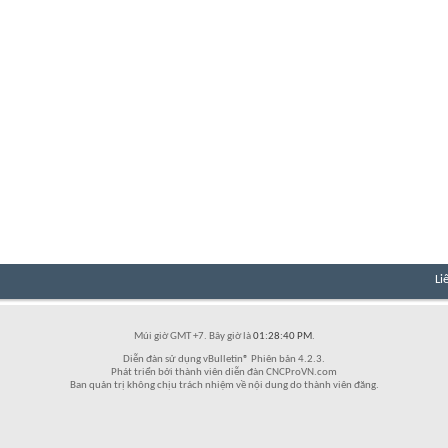
Li
Múi giờ GMT +7. Bây giờ là
01:28:40 PM
.
Diễn đàn sử dụng vBulletin® Phiên bản 4.2.3.
Phát triển bởi thành viên diễn đàn CNCProVN.com
Ban quản trị không chịu trách nhiệm về nội dung do thành viên đăng.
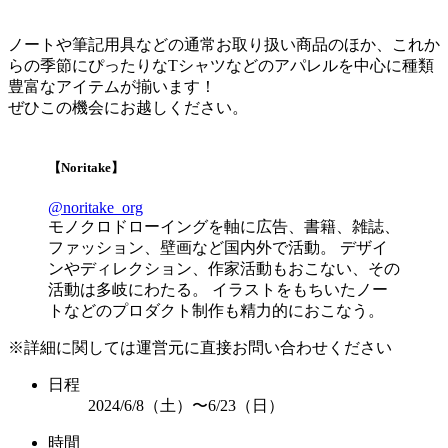
ノートや筆記用具などの通常お取り扱い商品のほか、これか
らの季節にぴったりなTシャツなどのアパレルを中心に種類
豊富なアイテムが揃います！
ぜひこの機会にお越しください。
【Noritake】
@noritake_org
モノクロドローイングを軸に広告、書籍、雑誌、
ファッション、壁画など国内外で活動。 デザイ
ンやディレクション、作家活動もおこない、その
活動は多岐にわたる。 イラストをもちいたノー
トなどのプロダクト制作も精力的におこなう。
※詳細に関しては運営元に直接お問い合わせください
日程
2024/6/8（土）〜6/23（日）
時間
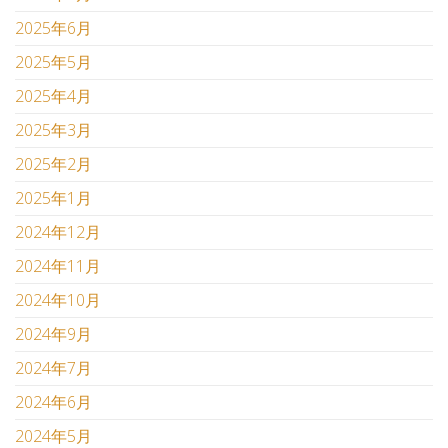
2025年6月
2025年5月
2025年4月
2025年3月
2025年2月
2025年1月
2024年12月
2024年11月
2024年10月
2024年9月
2024年7月
2024年6月
2024年5月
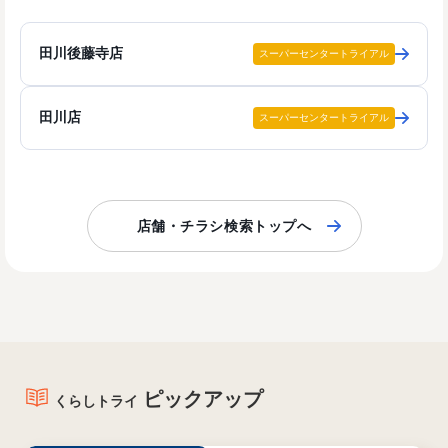
田川後藤寺店
スーパーセンタートライアル
田川店
スーパーセンタートライアル
店舗・チラシ検索トップへ
ピックアップ
くらしトライ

++++++++

Your copy should match the records above exactly, apart from the pictures, which stay out.

Li
Múi giờ GMT +7. Bây giờ là
01:28:40 PM
.
Diễn đàn sử dụng vBulletin® Phiên bản 4.2.3.
Phát triển bởi thành viên diễn đàn CNCProVN.com
Ban quản trị không chịu trách nhiệm về nội dung do thành viên đăng.
ノートや筆記用具などの通常お取り扱い商品のほか、これか
らの季節にぴったりなTシャツなどのアパレルを中心に種類
豊富なアイテムが揃います！
ぜひこの機会にお越しください。
【Noritake】
@noritake_org
モノクロドローイングを軸に広告、書籍、雑誌、
ファッション、壁画など国内外で活動。 デザイ
ンやディレクション、作家活動もおこない、その
活動は多岐にわたる。 イラストをもちいたノー
トなどのプロダクト制作も精力的におこなう。
※詳細に関しては運営元に直接お問い合わせください
日程
2024/6/8（土）〜6/23（日）
時間
2025年6月
2025年5月
2025年4月
2025年3月
2025年2月
2025年1月
2024年12月
2024年11月
2024年10月
2024年9月
2024年7月
2024年6月
2024年5月
田川後藤寺店
スーパーセンタートライアル
田川店
スーパーセンタートライアル
店舗・チラシ検索トップへ
ピックアップ
くらしトライ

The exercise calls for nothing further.